With Nick grasping me by the wrist and dragging me upward, I managed to climb back up to the path by putting all my weight on my good foot. The other one, meanwhile, was so badly twisted I couldn't put any weight on it at all. I had to hold my leg in the air like a wounded animal.

When I finally got to the top, which returned me to the same spot I'd been in when I fell, I felt as if I'd achieved something really worthwhile. But my feeling of triumph only lasted about two and a half seconds. My ankle was absolutely throbbing with pain. In fact, I recognized that if I'd been the type who cried easily, this would have been a good time to do so.

However, being practical by nature, I realized it wouldn't do me any good to lose even more moisture than I already had. Now, more than ever, I would need every drop of water I possessed, even tears, to get through this ordeal.

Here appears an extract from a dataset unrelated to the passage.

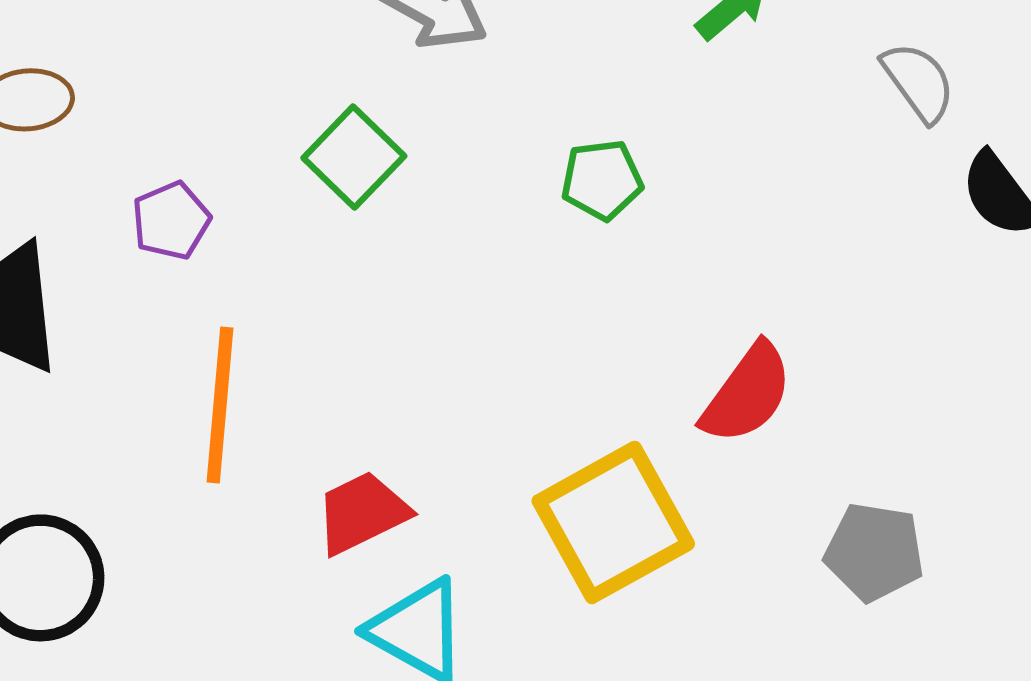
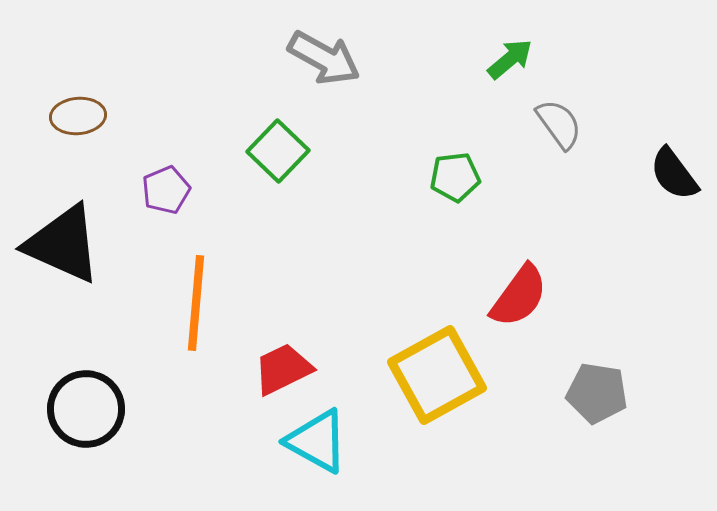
gray semicircle: (918, 82) -> (559, 124), moved
green pentagon: (602, 180) -> (455, 177), moved

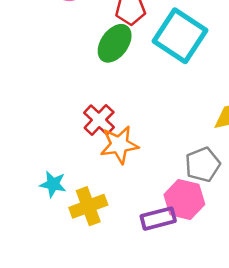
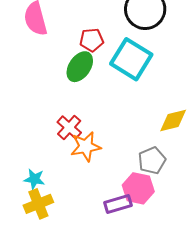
yellow cross: (88, 206) -> (38, 204), moved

Aside from still being horribly thirsty, I would have traded my clinic-on-wheels for a hose to wash off the fine red dirt that now covered most of my body. I had rust-colored dust in my hair, in my eyelashes, even under my fingernails.

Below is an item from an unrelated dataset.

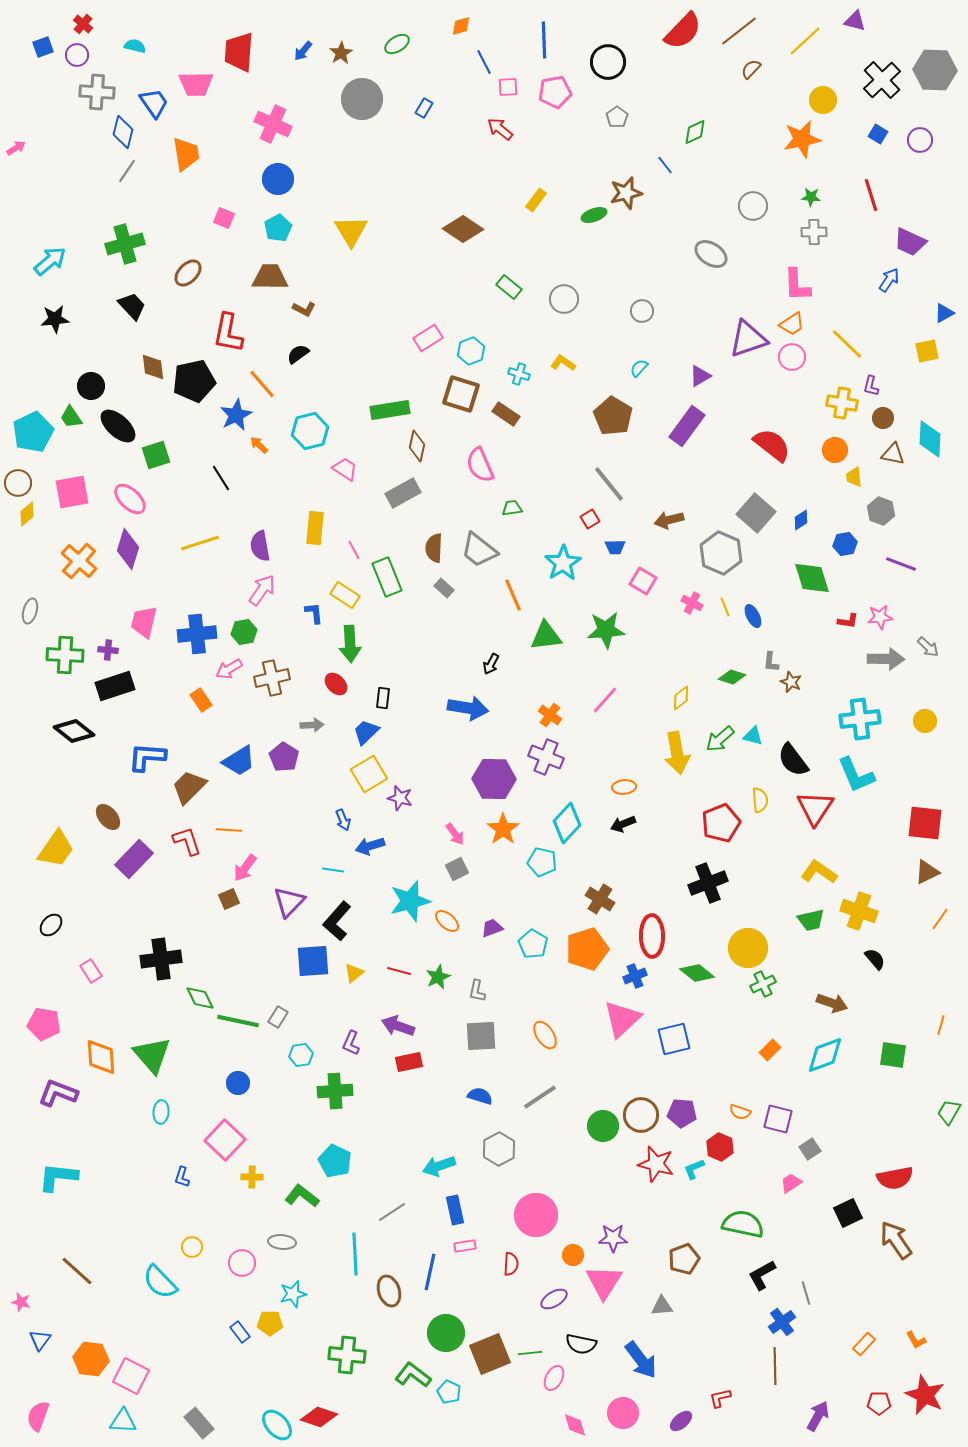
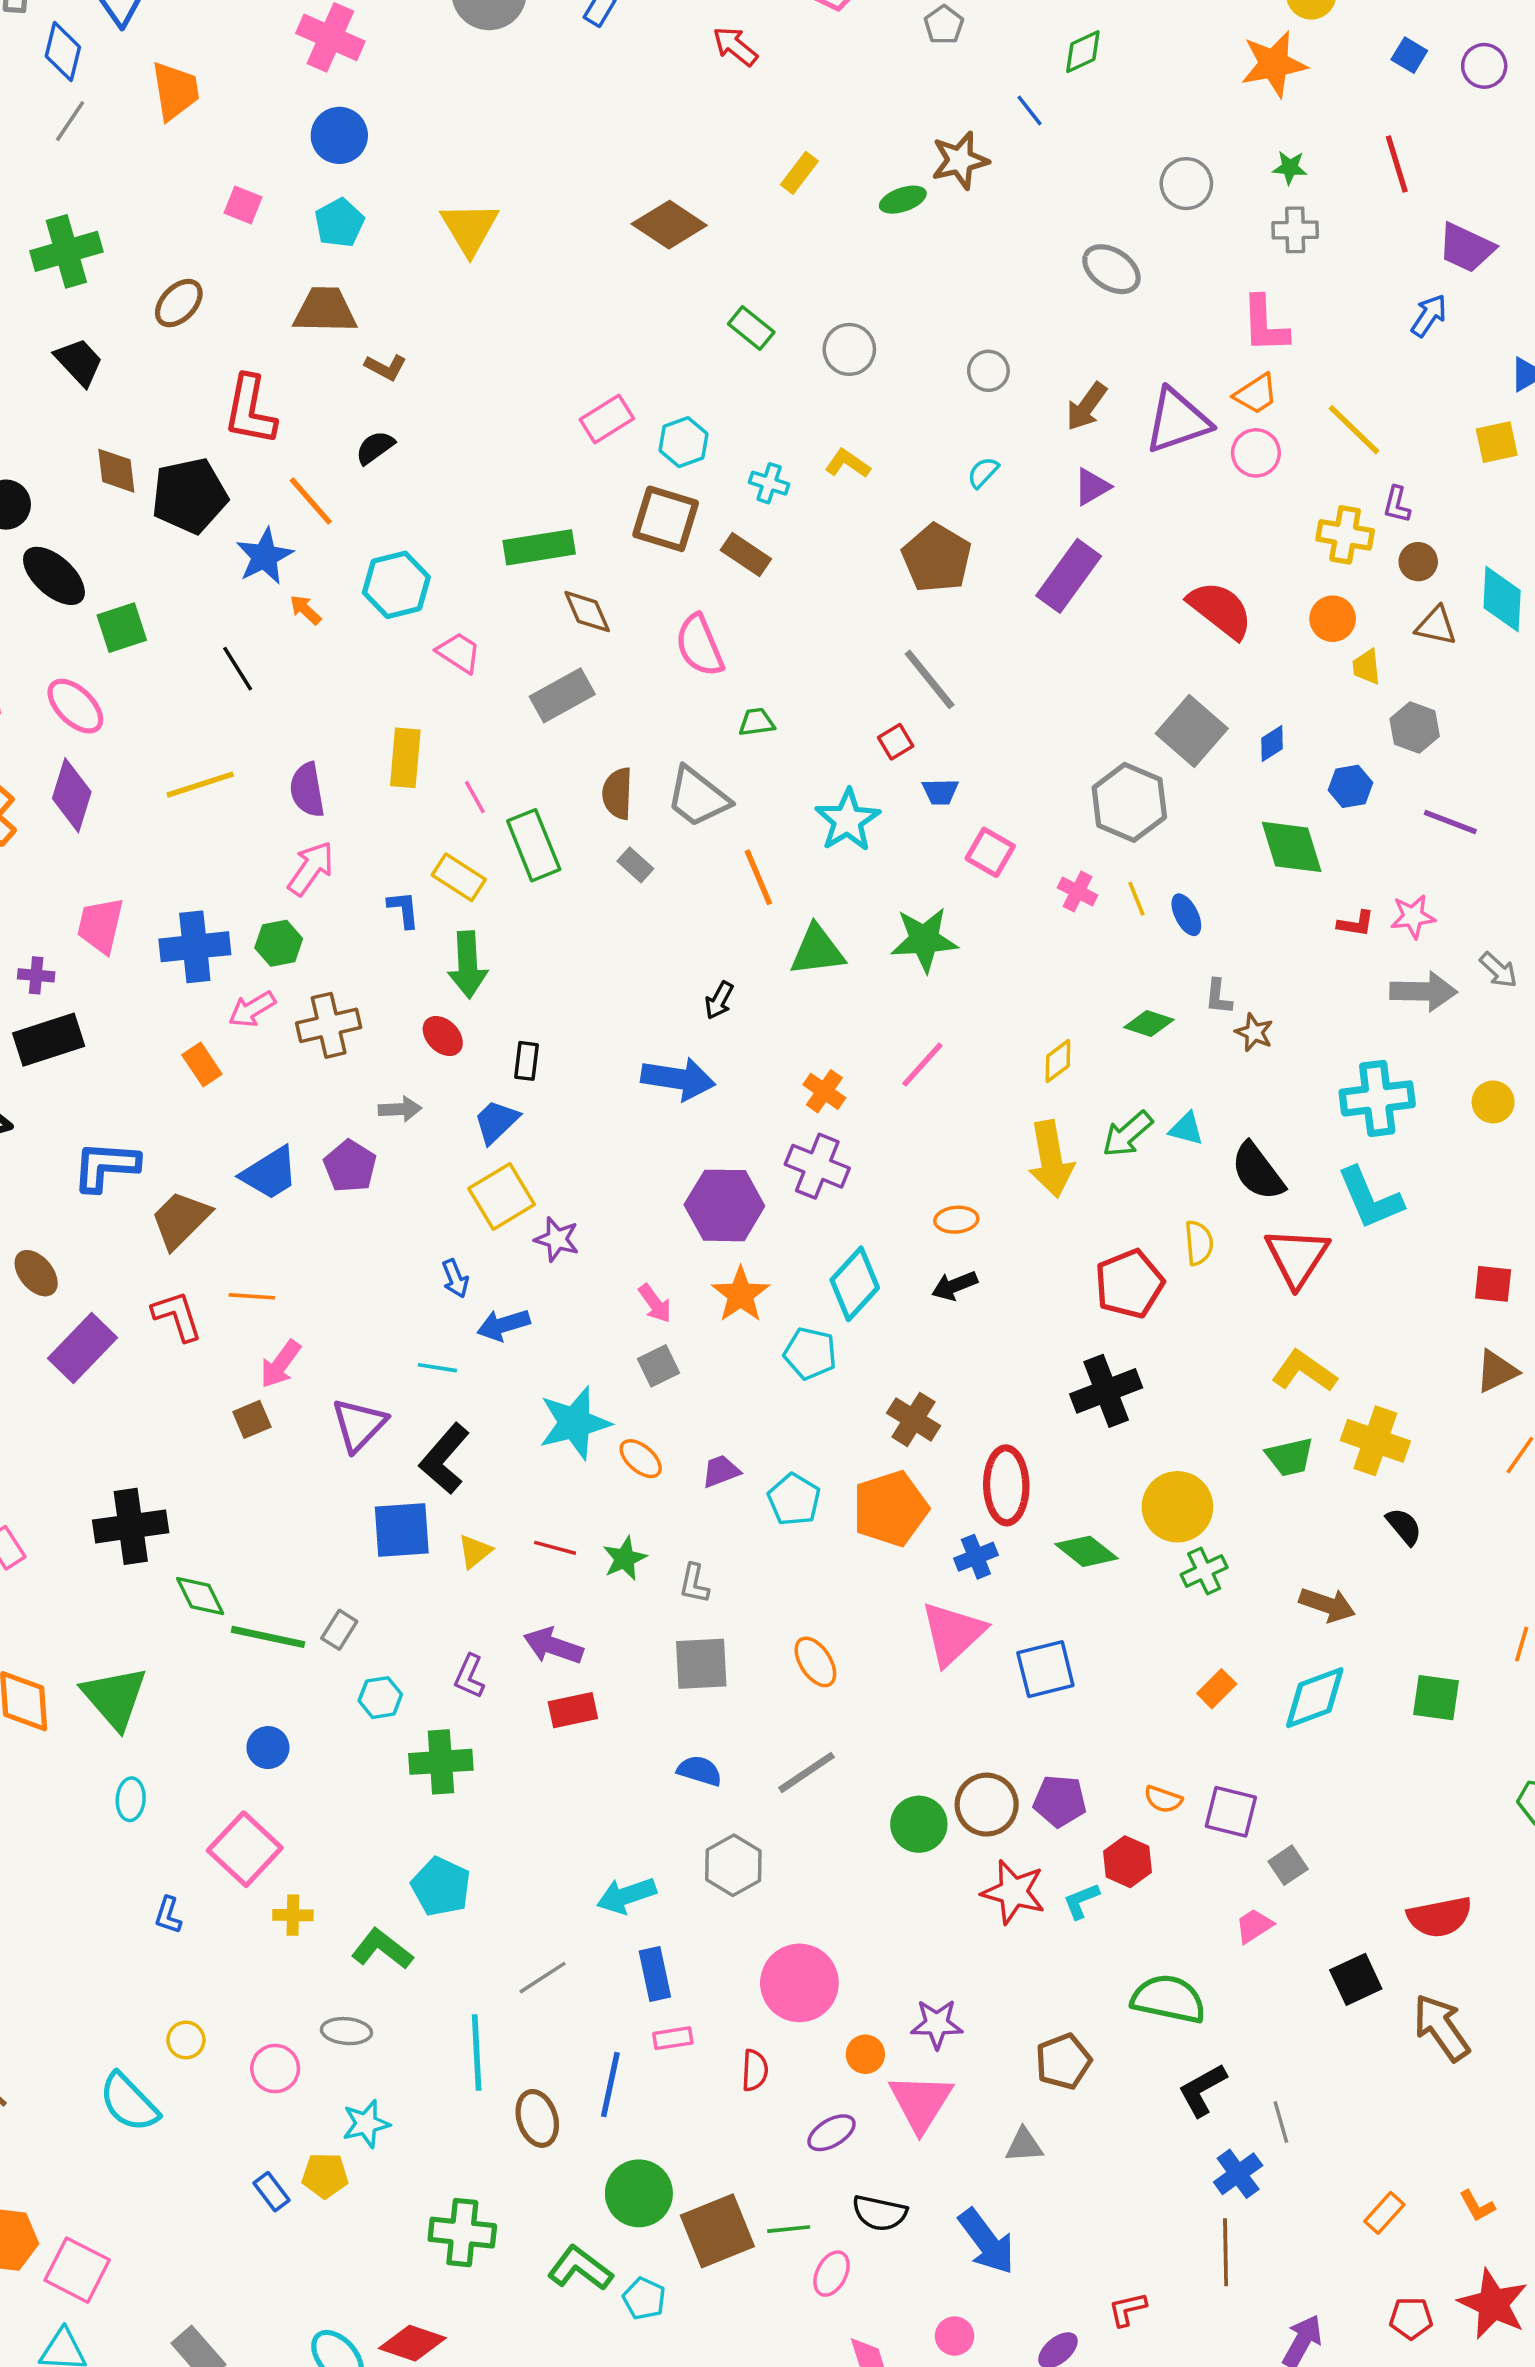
brown diamond: (417, 446) -> (587, 612), turned -36
brown arrow: (669, 520) -> (1086, 406), moved, turned -40
red square: (925, 823) -> (1493, 1284), size x0.6
pink circle: (623, 1413) -> (955, 2336), size x0.7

I swept the dust off my right foot and studied my ankle.

“How bad is it?” Nick asked anxiously. “Do you think it's broken?”

“Let's just say that my tap-dancing career may well be over,” I muttered.

“Jessie, I can't believe you're joking around!”

“Sorry.” I examined the injured spots, wincing whenever I touched it. From the way it looked and felt, I suspected it was just a bad sprain. Good news, I supposed, even though I was still going to find it close to impossible to walk.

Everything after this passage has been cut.